Page MenuHomePhabricator

GlobalRename has become very slow (March 13, 2021)
Closed, DeclinedPublic

Description

Normally, renaming an user takes between few seconds to a couple of minutes. For some reason today global renames are being extremelly slow. Is there any DB or JobQueue issues?

Event Timeline

Restricted Application added a subscriber: Aklapper. · View Herald Transcript

I don't know if it matters but two days ago, from 9:30 (UTC), the queue has been totally stopped for more than an hour

Generally we have a latency issue:

image.png (345×1 px, 74 KB)

https://grafana.wikimedia.org/d/RIA1lzDZk/application-servers-red-dashboard?orgId=1

It's slowly recovering but I don't know what's the root cause is.
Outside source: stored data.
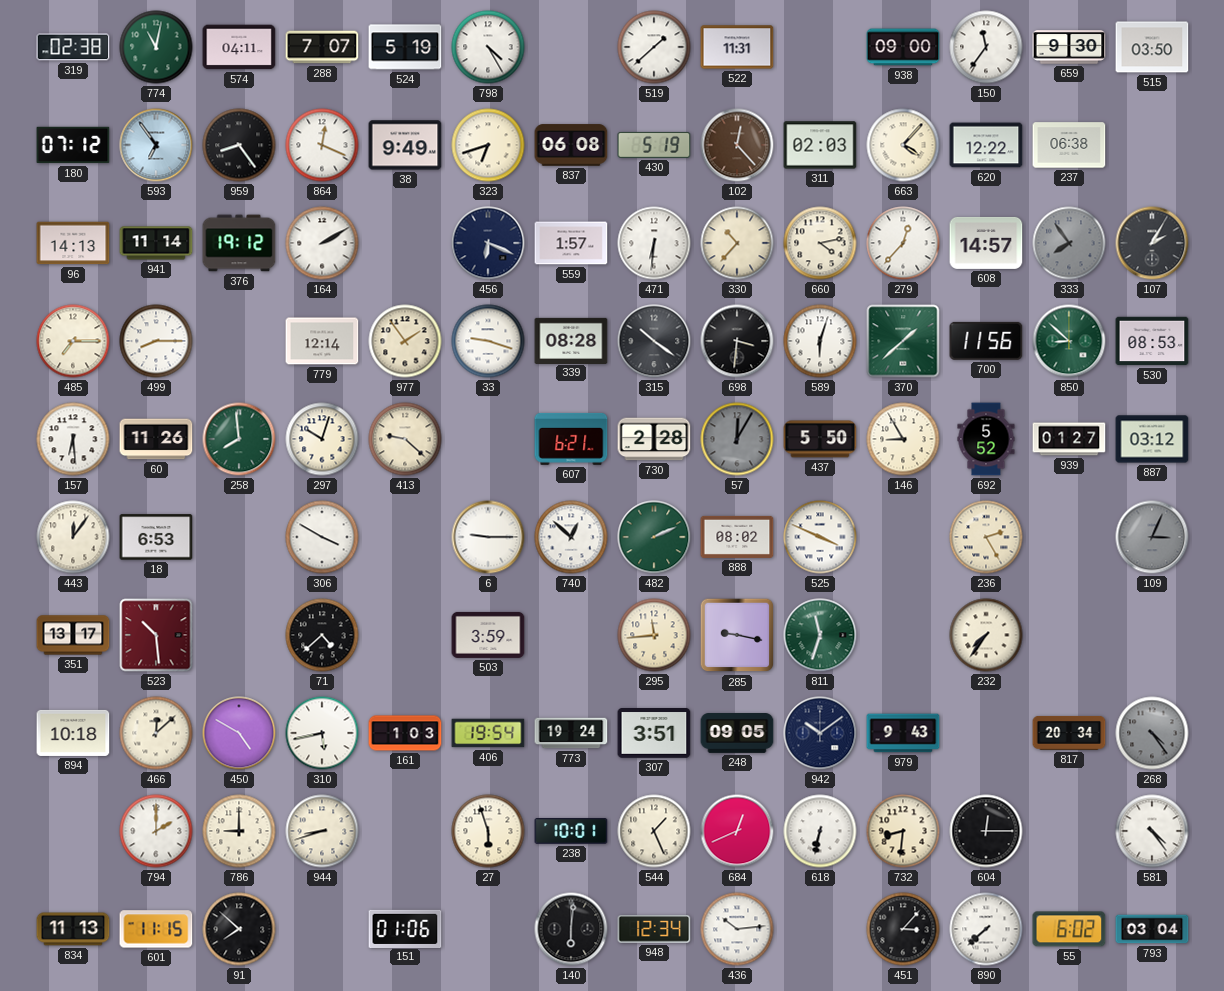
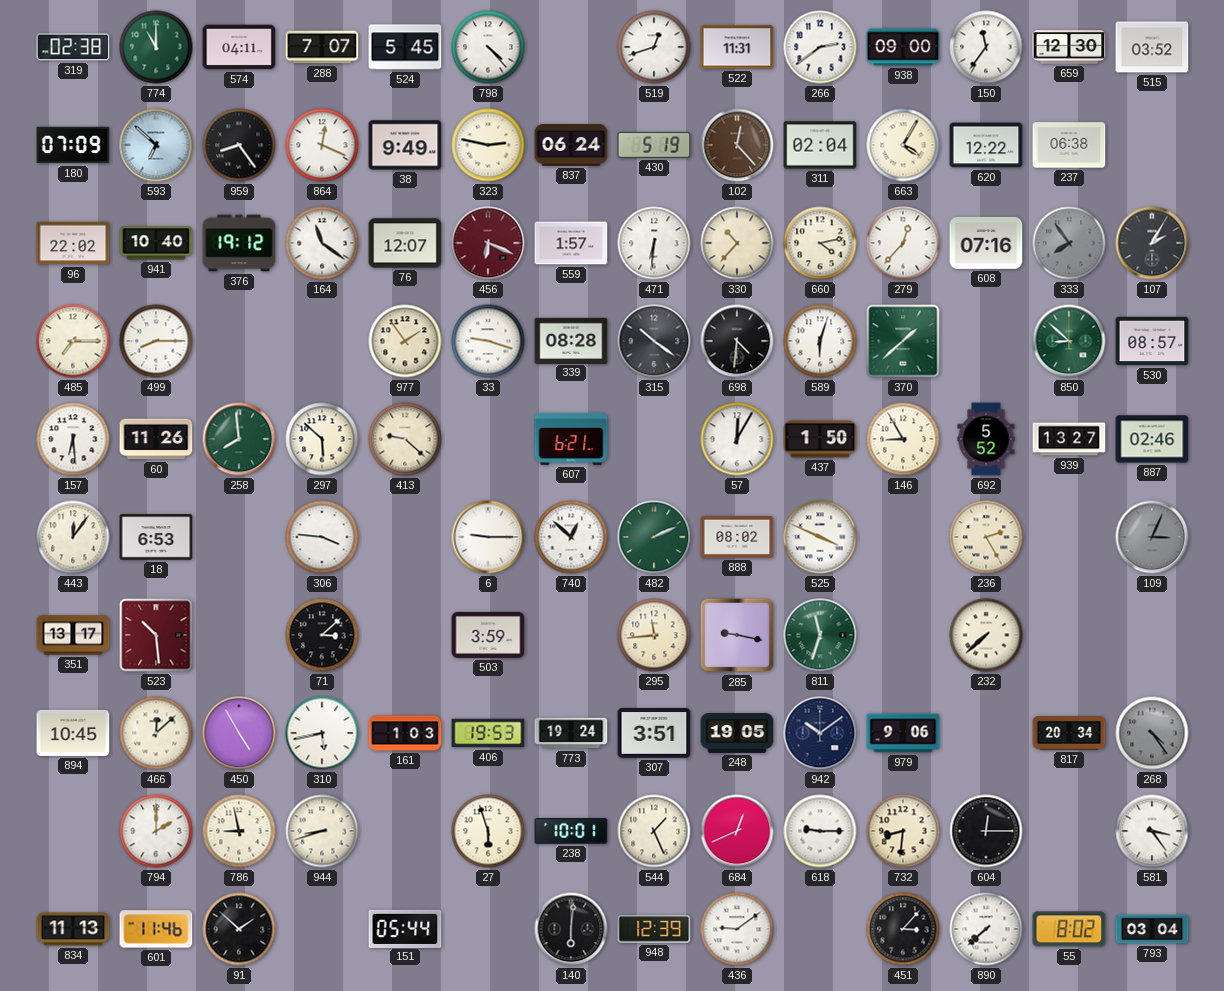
774: 11:02 -> 11:00
524: 5:19 -> 5:45
798: 4:25 -> 4:23
519: 1:38 -> 12:42
266: none -> 2:39
659: 9:30 -> 12:30
515: 03:50 -> 03:52
180: 07:12 -> 07:09
593: 6:54 -> 6:52
323: 6:42 -> 2:47
837: 06:08 -> 06:24
311: 02:03 -> 02:04
663: 4:07 -> 4:05
96: 14:13 -> 22:02
941: 11:14 -> 10:40
164: 2:10 -> 11:21
76: none -> 12:07
456 dial: navy -> burgundy
608: 14:57 -> 07:16
779: 12:14 -> none
698: 3:31 -> 4:31
700: 11:56 -> none
530: 08:53 -> 08:57
297: 10:03 -> 5:52
730: 2:28 -> none
57 dial: grey -> white
437: 5:50 -> 1:50
939: 01:27 -> 13:27
887: 03:12 -> 02:46
306: 3:50 -> 3:46
71: 4:38 -> 3:08
232: 7:36 -> 7:38
894: 10:18 -> 10:45
450: 4:50 -> 4:55
406: 19:54 -> 19:53
248: 09:05 -> 19:05
979: 9:43 -> 9:06
786: 9:00 -> 8:58
618: 6:32 -> 9:15
581: 4:24 -> 3:24
601: 11:15 -> 11:46
91: 7:52 -> 1:52
151: 01:06 -> 05:44
948: 12:34 -> 12:39
436: 10:14 -> 9:09
55: 6:02 -> 8:02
Pppery renamed this task from GlobalRename has become very slow (March 13, 2020) to GlobalRename has become very slow (March 13, 2021).Mar 13 2021, 7:33 PM

Just to mention that global rename seems to be usable again since a couple of days ago. I'm not sure if this is related to the task @Daimona (auto)linked above but this incident looks resolved. @Ladsgroup, feel free to close if you agree.

Just to mention that global rename seems to be usable again since a couple of days ago. I'm not sure if this is related to the task @Daimona (auto)linked above but this incident looks resolved. @Ladsgroup, feel free to close if you agree.

To be honest, yesterday around 16:15 (UTC) they were still very slow :( btw if there is nothing else to do here, you can close!

so let me try to explain why this happens. Every rename triggers lots of jobs tot be queued (and be eventually ran). The priority of these jobs is set to "low" as they are low priority comparing to for example cleanups after deletions (to avoid lingering private data around) and even if it takes an hour or so to finish, it shouldn't be a big deal. We can increase its priority or its concurrency but tbh we shouldn't. The reason you see this problem now and not a month ago is that we upgraded our jobrunners to new debian (buster) and it's slower as it has better security meaning we slowly are reaching our capacity (and adding capacity is not super easy). This will be hopefully get better but until then the global rename will be like the canary in a coal mine.

If it's really a big problem, let us know and we can bump its priority.